Excerpts from a dataset:
==========

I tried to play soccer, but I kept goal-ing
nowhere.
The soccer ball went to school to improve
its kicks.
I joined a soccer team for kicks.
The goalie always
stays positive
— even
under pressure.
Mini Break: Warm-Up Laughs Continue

==========

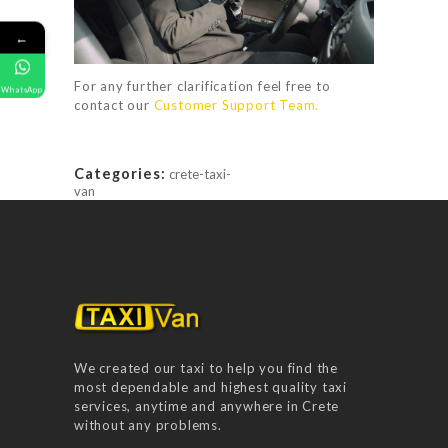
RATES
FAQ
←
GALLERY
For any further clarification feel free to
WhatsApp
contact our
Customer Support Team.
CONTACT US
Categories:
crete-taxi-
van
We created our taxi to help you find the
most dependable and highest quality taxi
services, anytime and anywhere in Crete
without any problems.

==========

WHAT THE TASK REQUIRES: Reproduce only the lines above spanning from the line containing "I tried to play soccer, but I kept goal-ing" through the line containing "Mini Break: Warm-Up Laughs Continue", word for word.

TASK OUTPUT:
I tried to play soccer, but I kept goal-ing
nowhere.
The soccer ball went to school to improve
its kicks.
I joined a soccer team for kicks.
The goalie always
stays positive
— even
under pressure.
Mini Break: Warm-Up Laughs Continue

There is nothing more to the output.